ERISA: “Derivative Standing” Allows Medical Provider To Obtain Reimbursement From ERISA Plan

Posted in ERISA

Medical providers often have a patient/ERISA plan participant assign rights under an ERISA health care plan to allow the medical provider to seek payment for medical services provided.

But what if the patient/plan participant never was billed for the medical services? What rights are there to assign?

Is that an effective assignment?  YES.

Here’s the case of Univ. of Wisconsin Hospital and Clinics, Inc. v. Aetna Life Ins. Co., __ F.Supp. 2nd __, 2014 WL 2565284(W.D. Wis. June 6, 2014) (Derivative standing allows hospital to obtain reimbursement for medical services provided).

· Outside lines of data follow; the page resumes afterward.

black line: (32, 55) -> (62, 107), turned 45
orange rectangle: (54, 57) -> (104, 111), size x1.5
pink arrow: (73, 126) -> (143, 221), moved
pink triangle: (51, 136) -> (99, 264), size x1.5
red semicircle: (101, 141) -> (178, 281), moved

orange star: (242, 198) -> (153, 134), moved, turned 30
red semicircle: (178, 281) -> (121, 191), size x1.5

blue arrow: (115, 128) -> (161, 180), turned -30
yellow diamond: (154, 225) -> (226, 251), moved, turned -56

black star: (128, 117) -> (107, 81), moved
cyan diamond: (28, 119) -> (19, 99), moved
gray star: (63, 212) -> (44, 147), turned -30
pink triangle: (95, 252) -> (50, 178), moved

FACTS: ADP provided a health plan to employees, including James Vana. UW Hospital performed a heart catheterization for Vana, costing $14,000. Aetna paid $1,919 of the bill, but refused to pay the rest because Vana and the hospital failed to get precertification for the procedure.

Vana assigned his rights to reimbursement to UW Hospital, and the Hospital sued for reimbursement. Aetna argued: UW Hospital lacks standing to sue because Vana never received a bill.

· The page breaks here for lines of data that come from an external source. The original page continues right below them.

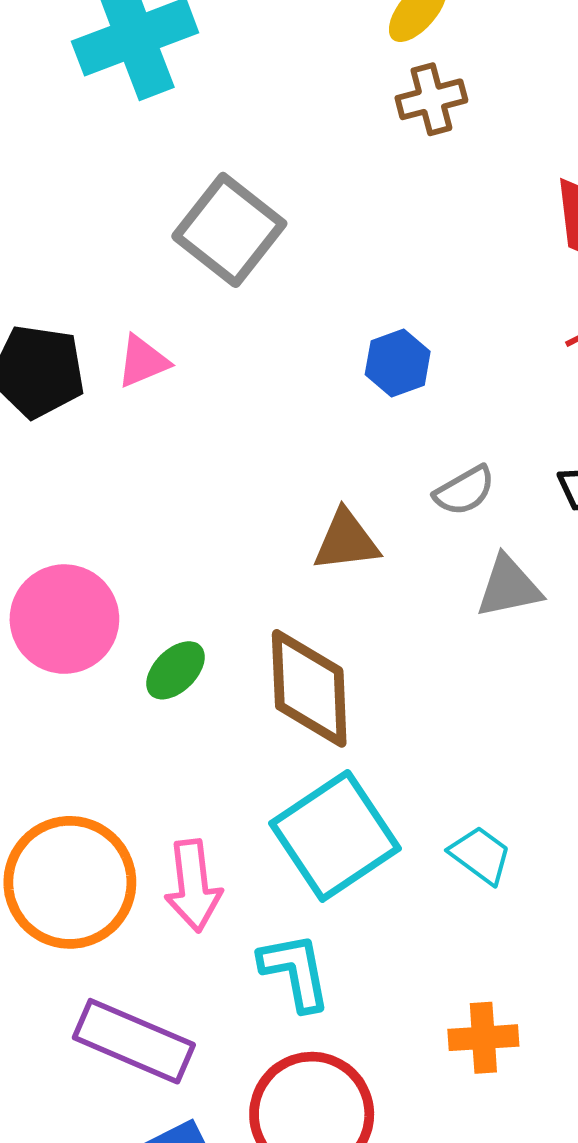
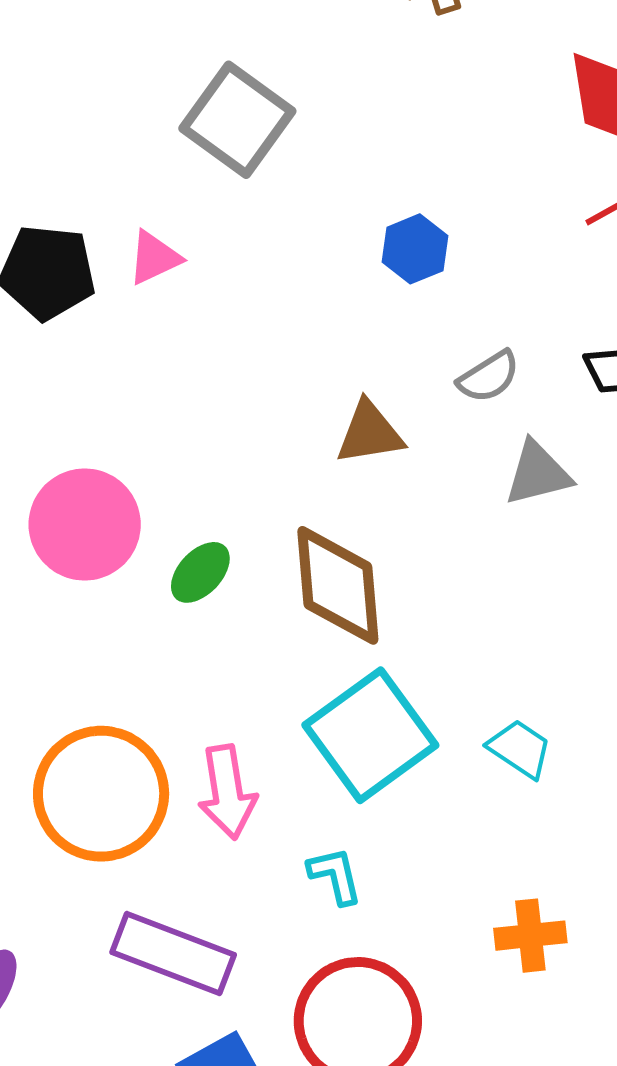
cyan L-shape: (295, 972) -> (335, 876), size x0.7

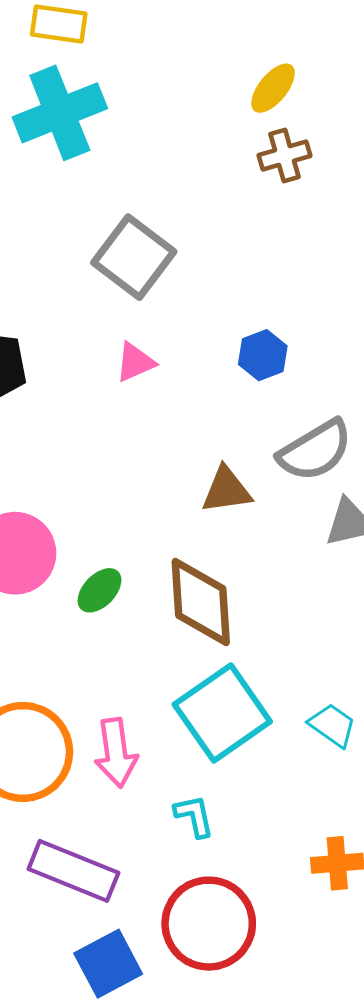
pink triangle: (154, 258) -> (135, 362), moved
gray semicircle: (489, 377) -> (315, 451), size x1.6

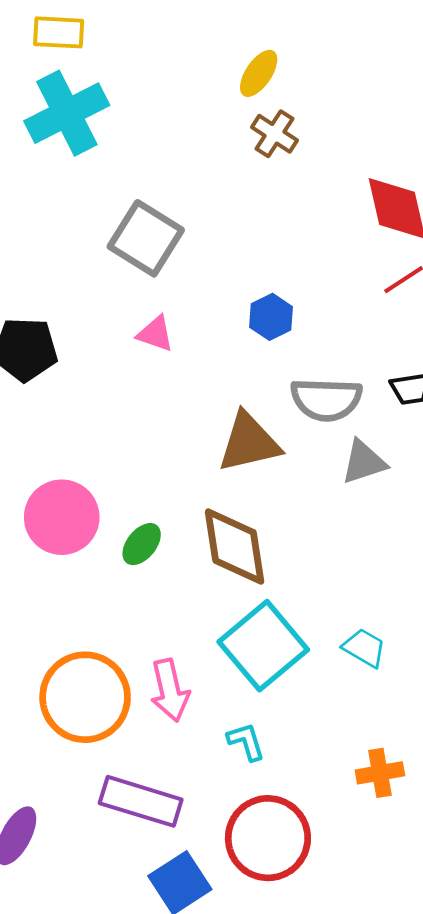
brown cross: (284, 155) -> (275, 134), turned -36
pink triangle: (135, 362) -> (155, 334), turned 48
gray semicircle: (315, 451) -> (326, 399), turned 38
brown triangle: (226, 490) -> (249, 443), size x1.4

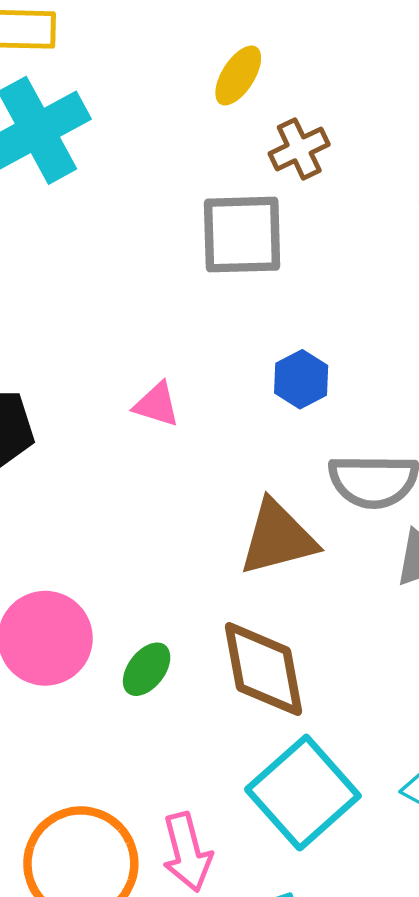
yellow ellipse: (259, 73) -> (238, 75), moved
brown cross: (275, 134) -> (299, 149), turned 33
gray square: (146, 238) -> (242, 235), moved, turned -32

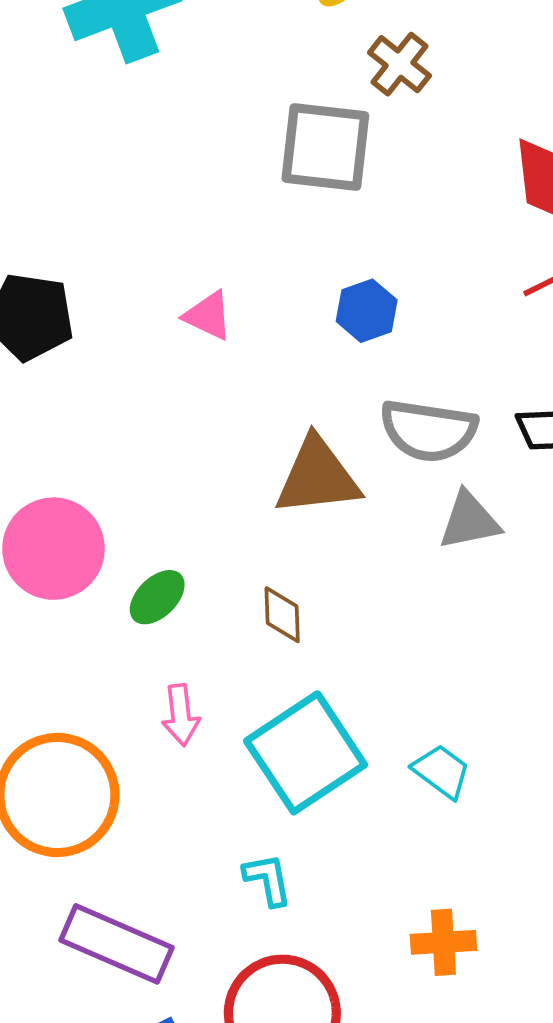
brown cross: (299, 149) -> (399, 64), turned -34
brown diamond: (263, 669) -> (282, 615), size x0.5
pink arrow: (187, 852) -> (181, 715), moved, size x0.7

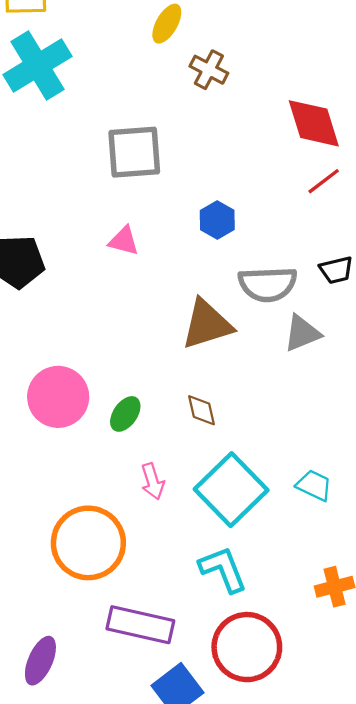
gray square: (325, 147) -> (134, 152), moved
cyan L-shape: (268, 880) -> (223, 569), size x1.5

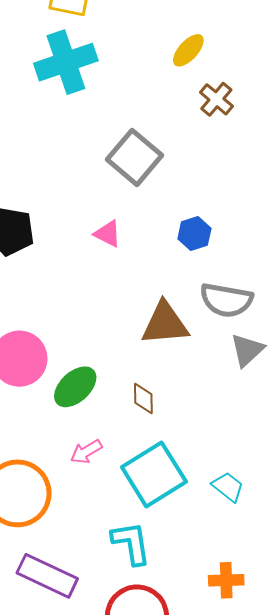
gray square: (134, 152) -> (134, 157), turned 32
gray triangle: (302, 333) -> (247, 350), turned -33
green ellipse: (125, 414) -> (75, 387), size x1.4
pink arrow: (153, 481) -> (86, 452), turned 64

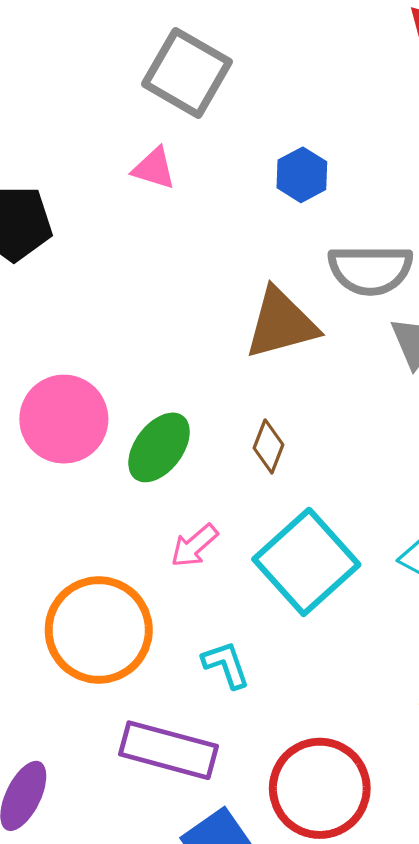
pink triangle: (108, 234) -> (154, 168), moved
brown diamond: (143, 398) -> (269, 446), turned 32
cyan L-shape: (131, 543) -> (226, 665), moved, size x0.7

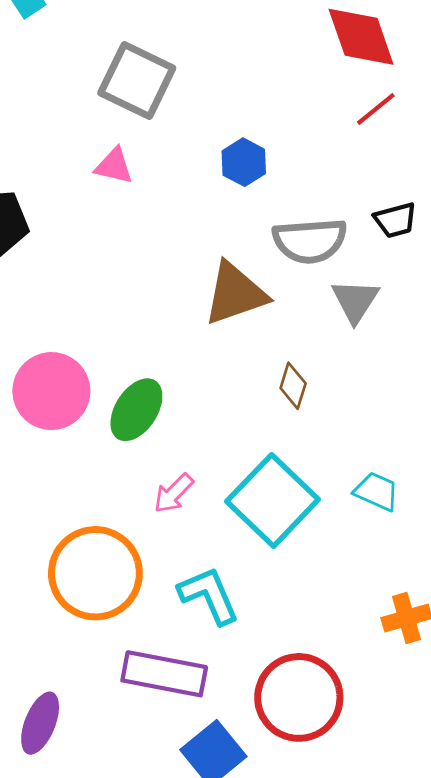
brown diamond: (269, 446) -> (293, 386), moved
cyan L-shape: (226, 665) -> (209, 595), size x1.4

ISSUE: Whether the hospital lacked standing to sue because the patient/plan participant never was billed for medical services, and thus had no rights to assign?

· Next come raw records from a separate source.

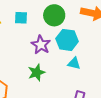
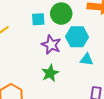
cyan square: (21, 18) -> (38, 19), moved

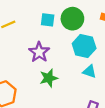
purple star: (51, 45) -> (39, 52), moved

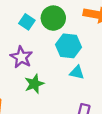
cyan square: (48, 20) -> (27, 22), turned 32

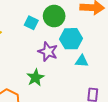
purple star: (21, 57) -> (48, 52), moved
green star: (34, 84) -> (35, 78), moved

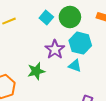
cyan triangle: (82, 61) -> (75, 66), moved

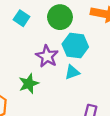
cyan square: (46, 18) -> (22, 18), moved
cyan triangle: (75, 66) -> (72, 72), turned -32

DISTRICT COURT HELDAssignment effective — hospital had “derivative standing.”

  1. UW Hospital had standing to sue. “[D]erivative standing. . .[furthers] the purposes of ERISA ‘to protect the interests of participants in employee benefit plans and their beneficiaries.’” Op. at 8-9.
  2. “If provider-assignees cannot sue the ERISA plan for payment, they will bill the participant or beneficiary directly for the insured medical bills, and the participant or beneficiary will be required to bring suit against the benefit plan when claims go unpaid.” Op. at 9 (citations omitted).
  3. “[P]roviders …are better situated and financed to pursue an action for benefits owed for their services [and] the interests of ERISA participants and beneficiaries are better served by allowing provider-assignees to sue ERISA plans.” Op. at 9 (citations omitted).
  4. Aetna’s denial of reimbursement was arbitrary and capricious because: (a) Vana would “plainly be entitled to benefits under the plan”; (b) Aetna failed to articulate “to UW Hospital a legitimate reason for its denial”; and (c) Aetna “interpreted its policy in an unreasonably contradictory manner.”  Op. at 10.